Crocker then added as a co-plaintiff Michael Shahbazi (who had filed Chapter 7 in Virginia in 2011 with a loan related to his attendance at a technical school in 2002), and sought certification as a national class action.  Navient moved for summary judgment, claiming the District Court lacked jurisdiction to enforce a discharge entered in another District. 

The District Court certified both the dischargability and jurisdiction question to the Circuit Court.  The Fifth Circuit, in a major holding outside the scope of this blog post, held that only the Court that issued a discharge order has the power to hear an action for violation of that order.

As to the dischargeability question, the Circuit Court held that the § 523(a)(8) student loan exception to dischargeability did not apply to the bar study loan, and that it was indeed dischargeable.   This is a position that this office has long held, and successfully represented clients with respect to

§ 523(a)(8) says that absent “undue hardship,” the bankruptcy discharge does not apply to: “qualified educational loans” (§ 523(a)(8)(B)), education debts made, insured, or guaranteed by the government (§ 523(a)(8)(A)(i)), and obligations “to repay funds received as an educational benefit, scholarship, or stipend” (§ 523(a)(8)(A)(ii)).

With respect to bar study loans, such borrowers have already graduated from law school at the time of borrowing, and bar prep classes are not Title IV institutions, so such loans can’t be qualified educational loans under § 523(a)(8)(B).  Moreover, since bar prep schools are not qualified to participate in Title IV programs, therefore all such loans are private (i.e. not governmental).  That takes care of § 523(a)(8)(A)(i).  Nor are the funds received as a scholarship or stipend.  So that leaves you, as will all bar study loan cases, with the definition of “educational benefit.”

After looking at the legislative history and doing linguistic analysis, the Court concluded: “[E]ducational benefit” is limited to conditional payments with similarities to scholarships and stipends.
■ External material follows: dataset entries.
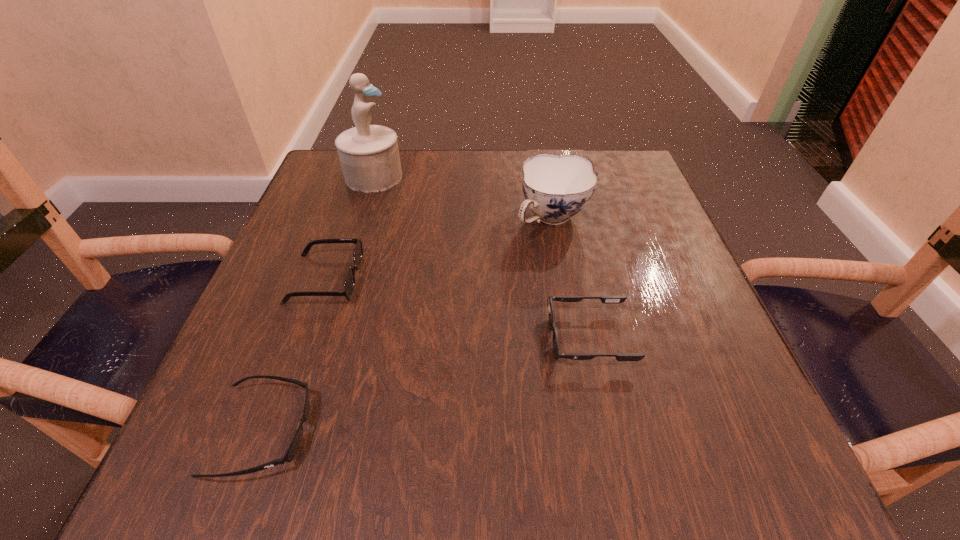 Locate an element on the screen. The width and height of the screenshot is (960, 540). chinaware present at the right edge is located at coordinates (556, 187).

Locate an element on the screen. The width and height of the screenshot is (960, 540). sunglasses at the right edge is located at coordinates [x=604, y=299].

Locate an element on the screen. The width and height of the screenshot is (960, 540). object that is at the far left corner is located at coordinates (369, 155).

You are a GUI agent. You are given a task and a screenshot of the screen. Output one action in this format:
    pyautogui.click(x=<x>, y=<y>)
    Task: Click on the object located in the near left corner section of the desktop
    
    Given the screenshot: What is the action you would take?
    tap(291, 452)

Image resolution: width=960 pixels, height=540 pixels. Identify the location of object that is positioned at the far right corner. (556, 187).

Identify the location of vacant space at the far edge. (483, 193).

The height and width of the screenshot is (540, 960). I want to click on free region at the near edge of the desktop, so click(639, 430).

The height and width of the screenshot is (540, 960). Find the location of `vacant area at the left edge`. vacant area at the left edge is located at coordinates (317, 244).

Where is `vacant space at the right edge`? This screenshot has width=960, height=540. vacant space at the right edge is located at coordinates (674, 259).

What are the coordinates of `vacant region at the far left corner` in the screenshot? It's located at (324, 186). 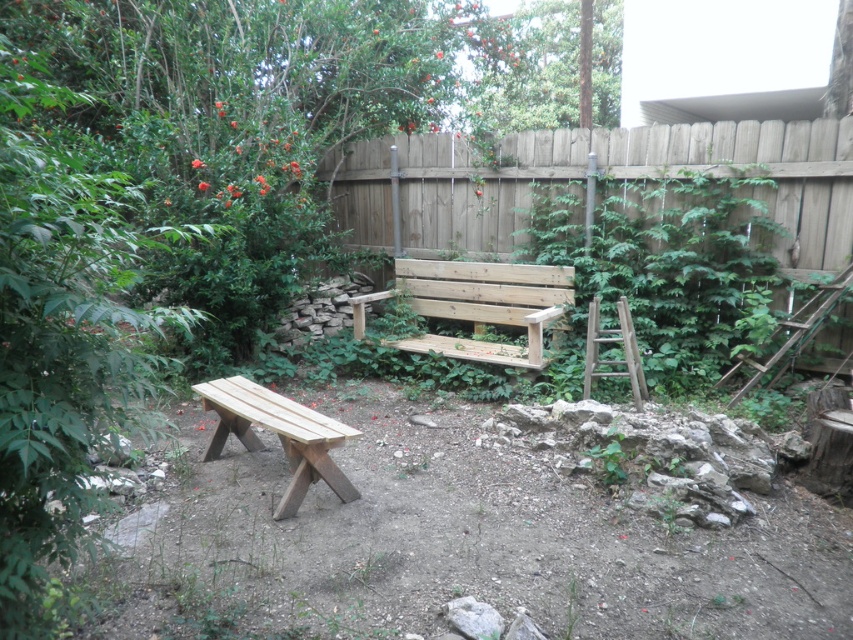 I want to click on wooden bench at center, so point(477,305).

Is the position of wooden bench at center more distant than that of natural wood bench at lower left?

Yes, it is behind natural wood bench at lower left.

Describe the element at coordinates (477, 305) in the screenshot. I see `wooden bench at center` at that location.

The image size is (853, 640). Identify the location of wooden bench at center. (477, 305). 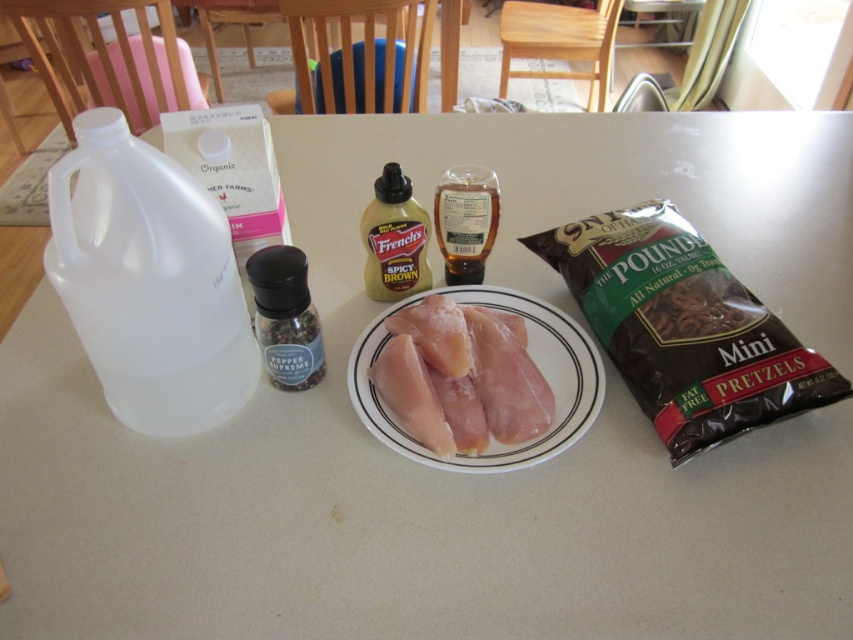 Question: Among these objects, which one is nearest to the camera?

Choices:
 (A) black matte pepper shaker at center-left
 (B) translucent plastic bottle of french's spicy brown mustard at center

Answer: (A)

Question: Can you confirm if brown paper bag of pretzels at right is thinner than black matte pepper shaker at center-left?

Choices:
 (A) yes
 (B) no

Answer: (B)

Question: Estimate the real-world distances between objects in this image. Which object is farther from the translucent plastic bottle at center?

Choices:
 (A) black matte pepper shaker at center-left
 (B) brown paper bag of pretzels at right

Answer: (A)

Question: Can you confirm if white ceramic plate at center is positioned above black matte pepper shaker at center-left?

Choices:
 (A) no
 (B) yes

Answer: (A)

Question: Can you confirm if white ceramic plate at center is positioned to the right of translucent plastic bottle of french's spicy brown mustard at center?

Choices:
 (A) no
 (B) yes

Answer: (B)

Question: Which of the following is the closest to the observer?

Choices:
 (A) (788, 394)
 (B) (292, 284)

Answer: (B) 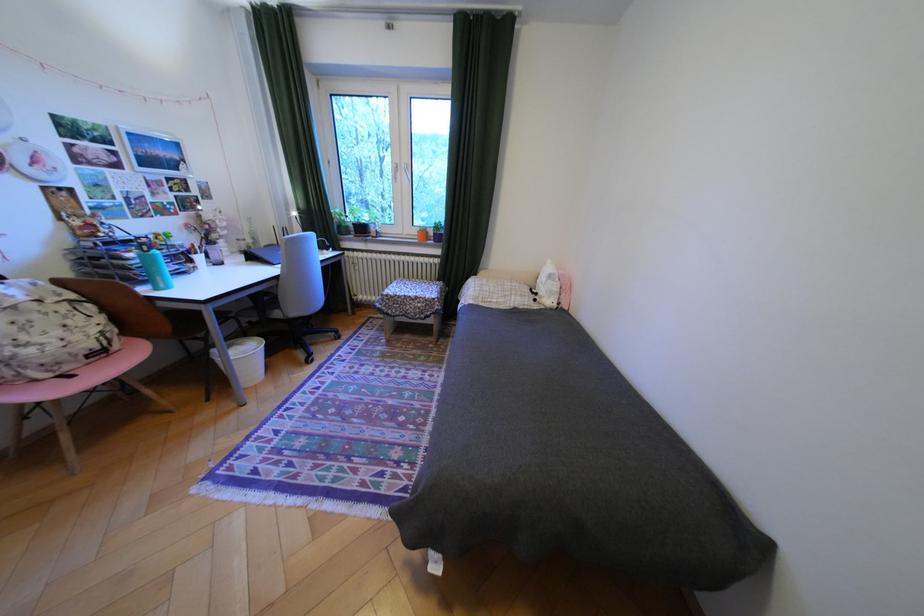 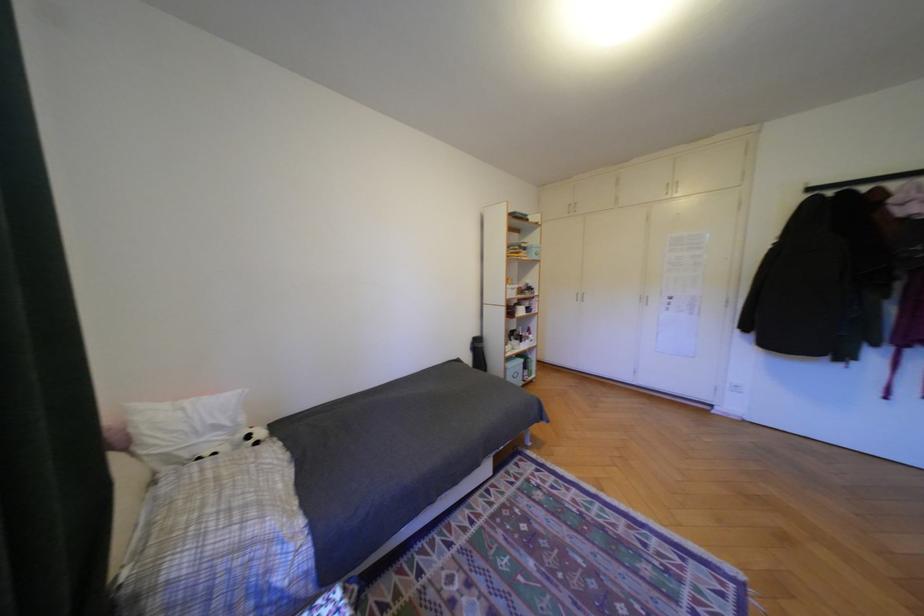 Find the pixel in the second image that matches the point at 548,294 in the first image.

(261, 437) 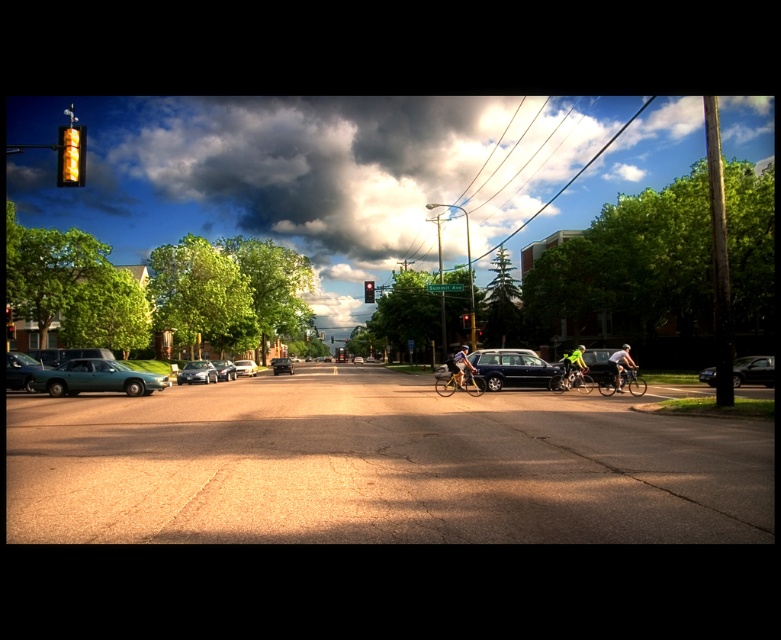 Question: Which object appears closest to the camera in this image?

Choices:
 (A) shiny silver bicycle at right
 (B) shiny metallic bicycle at center-right
 (C) neon green jersey at center

Answer: (A)

Question: Does matte black car at center appear on the left side of green fabric cyclist at center?

Choices:
 (A) yes
 (B) no

Answer: (B)

Question: Is yellow plastic traffic light at upper left thinner than green fabric cyclist at center?

Choices:
 (A) no
 (B) yes

Answer: (A)

Question: Is matte black car at center behind shiny black sedan at right?

Choices:
 (A) yes
 (B) no

Answer: (A)

Question: Which point appears farthest from the camera in this image?

Choices:
 (A) (27, 355)
 (B) (565, 381)
 (C) (280, 364)

Answer: (C)

Question: Which is nearer to the cloudy sky at upper center?

Choices:
 (A) silver metallic sedan at center
 (B) green fabric cyclist at center
 (C) amber glass traffic light at upper left

Answer: (A) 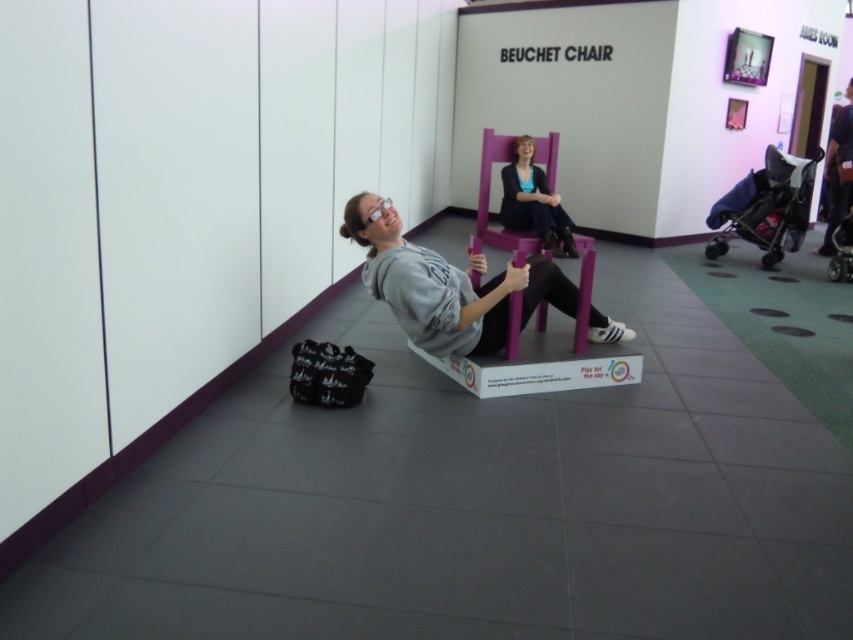 Question: Which object appears closest to the camera in this image?

Choices:
 (A) matte purple chair at center
 (B) matte gray hoodie at center

Answer: (B)

Question: Can you confirm if blue fabric baby carriage at right is positioned above dark gray fabric pants at right?

Choices:
 (A) no
 (B) yes

Answer: (A)

Question: Is blue fabric baby carriage at right above matte purple chair at center?

Choices:
 (A) yes
 (B) no

Answer: (A)

Question: Among these objects, which one is farthest from the camera?

Choices:
 (A) blue fabric baby carriage at right
 (B) dark gray fabric pants at right
 (C) matte gray hoodie at center
 (D) matte purple chair at center

Answer: (B)

Question: Based on their relative distances, which object is nearer to the purple matte chair at center?

Choices:
 (A) matte gray hoodie at center
 (B) dark gray fabric pants at right
 (C) blue fabric baby carriage at right
 (D) matte purple chair at center

Answer: (D)

Question: In this image, where is matte gray hoodie at center located relative to matte purple chair at center?

Choices:
 (A) above
 (B) below

Answer: (B) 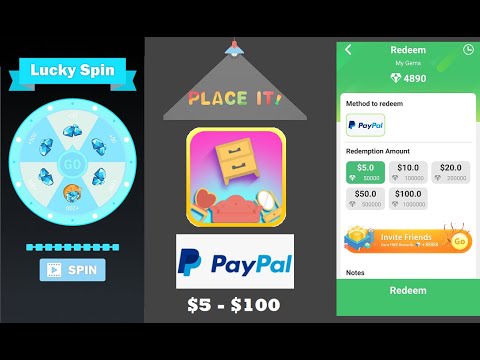 Identify the location of back of sofa. (231, 206), (246, 206). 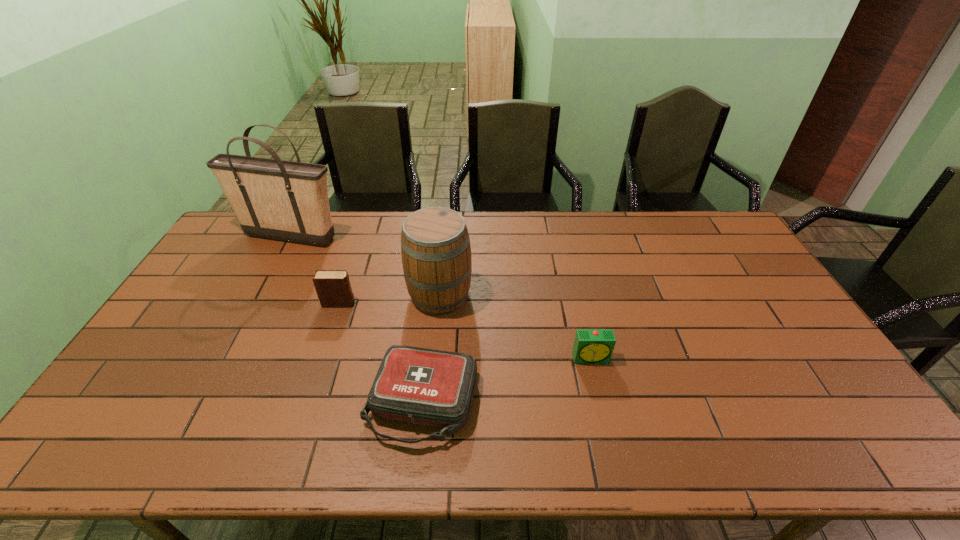 You are a GUI agent. You are given a task and a screenshot of the screen. Output one action in this format:
    pyautogui.click(x=<x>, y=<y>)
    Task: Click on the shopping bag
    Image resolution: width=960 pixels, height=540 pixels.
    Given the screenshot: What is the action you would take?
    pyautogui.click(x=275, y=199)

This screenshot has height=540, width=960. What are the coordinates of `the farthest object` in the screenshot? It's located at (275, 199).

Locate an element on the screen. This screenshot has height=540, width=960. the fourth shortest object is located at coordinates (435, 245).

Identify the location of the fourth object from right to left. (333, 288).

You are a GUI agent. You are given a task and a screenshot of the screen. Output one action in this format:
    pyautogui.click(x=<x>, y=<y>)
    Task: Click on the diary
    The height and width of the screenshot is (540, 960).
    Given the screenshot: What is the action you would take?
    pyautogui.click(x=333, y=288)

Image resolution: width=960 pixels, height=540 pixels. I want to click on the rightmost object, so click(x=591, y=346).

Locate an element on the screen. the first-aid kit is located at coordinates (416, 385).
The loans at issue here, though obtained in order to pay expenses of education, do not qualify as “an obligation to repay funds received as an educational benefit, scholarship, or stipend” because their repayment was unconditional.”

This is a good decision that does not fall into the trap that has snared other courts of confusing an “educational benefit” with “the benefit of an education.”  Debtor’s lawyers should take note.